• [YOUR INSTRUCTIONS] Work through the records below and copy every line that includes "share".

EXERCISE DATA Block Start

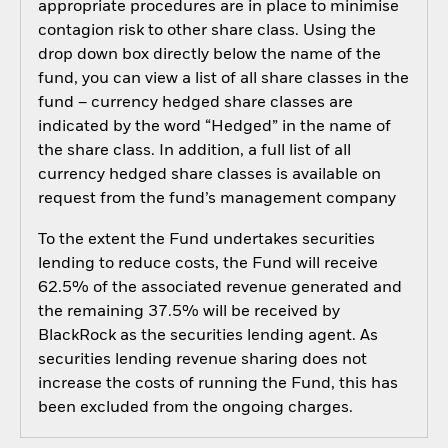
appropriate procedures are in place to minimise
contagion risk to other share class. Using the
drop down box directly below the name of the
fund, you can view a list of all share classes in the
fund – currency hedged share classes are
indicated by the word “Hedged” in the name of
the share class. In addition, a full list of all
currency hedged share classes is available on
request from the fund’s management company
To the extent the Fund undertakes securities
lending to reduce costs, the Fund will receive
62.5% of the associated revenue generated and
the remaining 37.5% will be received by
BlackRock as the securities lending agent. As
securities lending revenue sharing does not
increase the costs of running the Fund, this has
been excluded from the ongoing charges.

EXERCISE DATA Block End

• [EXERCISE OUTPUT]
contagion risk to other share class. Using the
fund, you can view a list of all share classes in the
fund – currency hedged share classes are
the share class. In addition, a full list of all
currency hedged share classes is available on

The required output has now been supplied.